言葉のアップデートの必要を感じた東京駅でのできごと

東京駅の丸の内改札の前でぼーっと立っていたら、海外からの観光客に話しかけられた。八重洲口にある店に行きたいのだけど、道がわからないらしい。

東京駅をご存知の方ならよく分かるだろうが、東京駅の地下はわりと複雑だし、丸の内から八重洲まで歩くのは一駅分くらいの距離がある。

残念ながら、そんな複雑な道を説明できるほどの英語力も持ち合わせてないし、時間にも余裕があったので、目的の店まで一緒に行くことにした。


その女性はアメリカから来て、10日間滞在して明日の飛行機で帰ること、完全なベジタリアン(ビーガンというらしい)なのでレストラン選びが難しい…なんて話に「Aa…」とか「fmm…」とか微妙な相槌を打ちながら、地下道を一緒に歩いた。

唐突に「わさびを買いたい」と言われたから、道沿いの紀伊国屋に寄って買い物もした。
(わさびの荒削りと普通のペーストのわさびの違いを説明するのがめちゃめちゃ難しかった。)

彼女は途中何度も「どこに行く予定だったのか?」とか「時間は大丈夫か?」と聞いてくれたので、「あいはぶたいむ、おっけー」という怪しい英語で返事をした。

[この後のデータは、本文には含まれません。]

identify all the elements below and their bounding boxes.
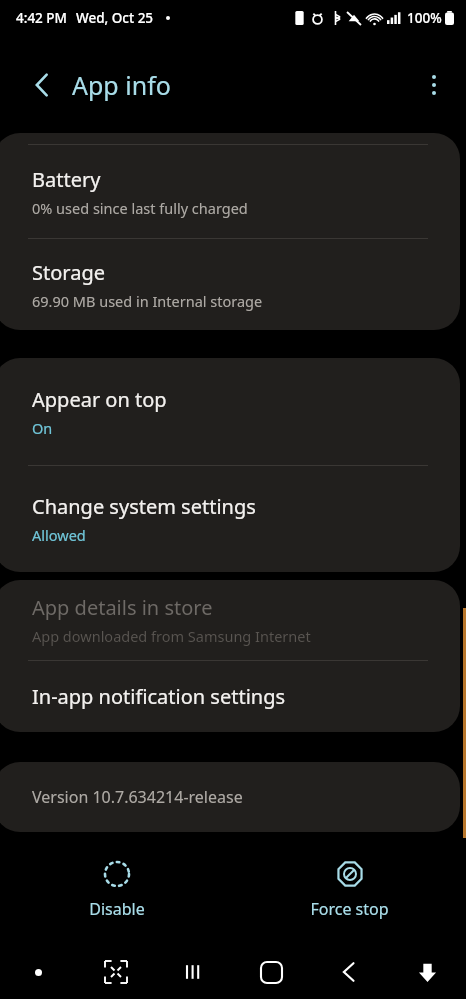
staticText: Wed, Oct 25 — [76, 9, 154, 27]
staticText: App info — [72, 68, 171, 102]
button[interactable]: Screenshot — [77, 945, 154, 999]
staticText: Storage — [32, 259, 105, 286]
staticText: On — [32, 418, 53, 438]
staticText: 0% used since last fully charged — [32, 198, 248, 218]
staticText: In-app notification settings — [32, 683, 286, 710]
staticText: App details in store — [32, 594, 213, 621]
button[interactable]: Hide keyboard — [388, 945, 466, 999]
button[interactable]: Disable — [0, 845, 233, 935]
staticText: Version 10.7.634214-release — [32, 786, 243, 808]
button[interactable]: Storage — [0, 239, 460, 330]
staticText: Disable — [89, 898, 145, 920]
staticText: 4:42 PM — [16, 9, 67, 27]
staticText: App downloaded from Samsung Internet — [32, 626, 311, 646]
staticText: 69.90 MB used in Internal storage — [32, 291, 263, 311]
staticText: Battery — [32, 166, 101, 193]
button[interactable]: Force stop — [233, 845, 466, 935]
staticText: Change system settings — [32, 493, 256, 520]
button[interactable]: Back — [22, 65, 62, 105]
staticText: Allowed — [32, 525, 86, 545]
button[interactable]: Change system settings — [0, 466, 460, 572]
button[interactable]: Home — [232, 945, 310, 999]
staticText: 100% — [407, 9, 442, 27]
button[interactable]: Back — [310, 945, 388, 999]
button[interactable]: Recents — [154, 945, 232, 999]
button[interactable]: In-app notification settings — [0, 661, 460, 732]
staticText: Force stop — [310, 898, 389, 920]
button[interactable]: Appear on top — [0, 358, 460, 465]
button[interactable]: Battery — [0, 145, 460, 238]
button[interactable]: More options — [412, 63, 456, 107]
staticText: Appear on top — [32, 386, 167, 413]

日本人は歩くのが早すぎて声がかけられず、東京駅の中で15分位さまよっていたと聞いて、なんとなく申し訳なくなり、ごめんねの気持ちも込めて、東京駅にいる人間は大体so busyだと伝えた。

他にもいろんなことを話してくれたのだけど、残念ながら半分も理解できなくて、気の利いた返しもできなかった。


私はもともと適切な言葉で話したいという欲が強い人間だ。真剣に話そうとすればするほど時間がかかる。
日本語だってちょっとおぼつかないときがあるのに、他の言語では単語どころか、言葉未満の微妙な唸り声しかでてこなかった。


そうこうするうちにやっと目的の店まで到着し、盛大に感謝の言葉を述べられ、ハグをして、ツーショットを撮って、別れた。

そういえば名前すら聞かなかったなぁ、と別れてから思う。
名前の知らない彼女の旅が最後まで楽しいといいなぁ、と思うと同時に、もっといろいろ話せたら楽しかっただろうな、と思った。

前々から英語を勉強しないとな、とは思っていた。
「英語ができないから勉強する」のはもちろんなんだけど、今日の出会いで「適切な言葉を選べること」の難しさを改めて感じた。

その場その場に適した言葉で話せることは、毎日を心豊かにすることだろう。
英語だけじゃなくて、自分の中の「言葉」をアップデートしていかないといけないなぁ、と窓に映る自分に言い聞かせた。